La régulation d’Internet en Chine a récemment jeté son dévolu sur l’application sociale populaire Xiaohongshu, connue pour son orientation vers des contenus apolitiques tels que le style de vie, le voyage et la beauté. Le régulateur a ordonné des sanctions strictes contre ses dirigeants, après avoir dénoncé la présence de publications jugées triviales et négatives, ainsi qu’une mauvaise gestion de son système de recherche des tendances. Cette décision suscite des réactions mitigées parmi les utilisateurs qui célèbrent une initiative visant à réduire le commérage sur les célébrités, tout en critiquant le déséquilibre dans le ciblage des plateformes sociales en Chine.
Récemment, la Chine a pris des mesures strictes à l’encontre de l’application de médias sociaux Xiaohongshu, connu sous le nom de « Little Red Book ». Cette décision fait suite à des préoccupations concernant la gestion de son contenu en ligne, jugé inapproprié par les régulateurs. La plate-forme est critiquée pour de nombreuses publications banales et négatives qui peuplent les listes de tendances, mettant ainsi en péril l’intégrité de l’espace numérique.
Contexte de la décision réglementaire
Le régulateur internet de la Chine a annoncé jeudi des sanctions à l’encontre des dirigeants de Xiaohongshu, signalant une attention accrue sur la nécessité de maintenir un contenu en ligne responsable. Ce rappel à l’ordre met l’accent sur la volonté des autorités de garantir un cyberspace clair, propre et sain, conforme aux intérêts de l’ensemble de la population. Les critiques adressées à Xiaohongshu touchent à la présence de posts sur les célébrités et d’autres sujets jugés triviaux.
La nature du contenu problématique
Xiaohongshu, contrairement à d’autres plateformes comme Douyin et Weibo, privilégie un contenu apolitique axé sur le lifestyle, le voyage, la beauté et la gastronomie. Toutefois, ces dernières semaines, le régulateur a observé une prolifération de contenus qualifiés de négatifs qui nuisent à l’expérience des utilisateurs. Les publications controversées, qui incluent des discussions sur des thèmes tels que la communauté LGBTQ ou les choix de vie des femmes, soulèvent des inquiétudes en raison de leur potentiel à générer des débats sensibles en Chine.

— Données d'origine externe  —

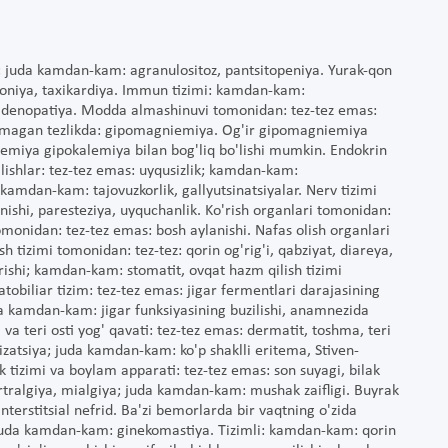
 juda kamdan-kam: agranulositoz, pantsitopeniya. Yurak-qon
rtoniya, taxikardiya. Immun tizimi: kamdan-kam:
limfadenopatiya. Modda almashinuvi tomonidan: tez-tez emas:
anmagan tezlikda: gipomagniemiya. Og'ir gipomagniemiya
emiya gipokalemiya bilan bog'liq bo'lishi mumkin. Endokrin
ilishlar: tez-tez emas: uyqusizlik; kamdan-kam:
 kamdan-kam: tajovuzkorlik, gallyutsinatsiyalar. Nerv tizimi
anishi, paresteziya, uyquchanlik. Ko'rish organlari tomonidan:
omonidan: tez-tez emas: bosh aylanishi. Nafas olish organlari
izimi tomonidan: tez-tez: qorin og'rig'i, qabziyat, diareya,
urishi; kamdan-kam: stomatit, ovqat hazm qilish tizimi
tobiliar tizim: tez-tez emas: jigar fermentlari darajasining
uda kamdan-kam: jigar funksiyasining buzilishi, anamnezida
 va teri osti yog' qavati: tez-tez emas: dermatit, toshma, teri
izatsiya; juda kamdan-kam: ko'p shaklli eritema, Stiven-
 tizimi va boylam apparati: tez-tez emas: son suyagi, bilak
rtralgiya, mialgiya; juda kamdan-kam: mushak zaifligi. Buyrak
terstitsial nefrid. Ba'zi bemorlarda bir vaqtning o'zida
: juda kamdan-kam: ginekomastiya. Tizimli: kamdan-kam: qorin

La réaction de Xiaohongshu
Face à cette situation, Xiaohongshu a confirmé avoir été convoqué et pénalisé pour une mauvaise gestion de ses recherches tendance. Dans un communiqué officiel sur la plateforme, l’équipe a exprimé sa volonté de « profoundly learn lessons » et d’accepter les retours de ses utilisateurs. De plus, elle a mis en place un groupe de travail spécial afin d’améliorer la gouvernance de ses recherches tendance et d’assurer une meilleure surveillance du contenu partagé.
Réactions des utilisateurs et kwestie de la régulation
Dès l’annonce de la sanction, de nombreux utilisateurs de Xiaohongshu ont pris à la fois le parti de la plateforme en approuvant son désir de se séparer des rumeurs sur les célébrités, tout en critiquant que d’autres plateformes, telles que Weibo, ne subissent pas un examen aussi approfondi. Un utilisateur a même exprimé que si Xiaohongshu était sanctionné sur cette base, Weibo devait faire face à des conséquences similaires. Cette diversité d’opinions met en évidence la perception des régulations en ligne dans le contexte chinois.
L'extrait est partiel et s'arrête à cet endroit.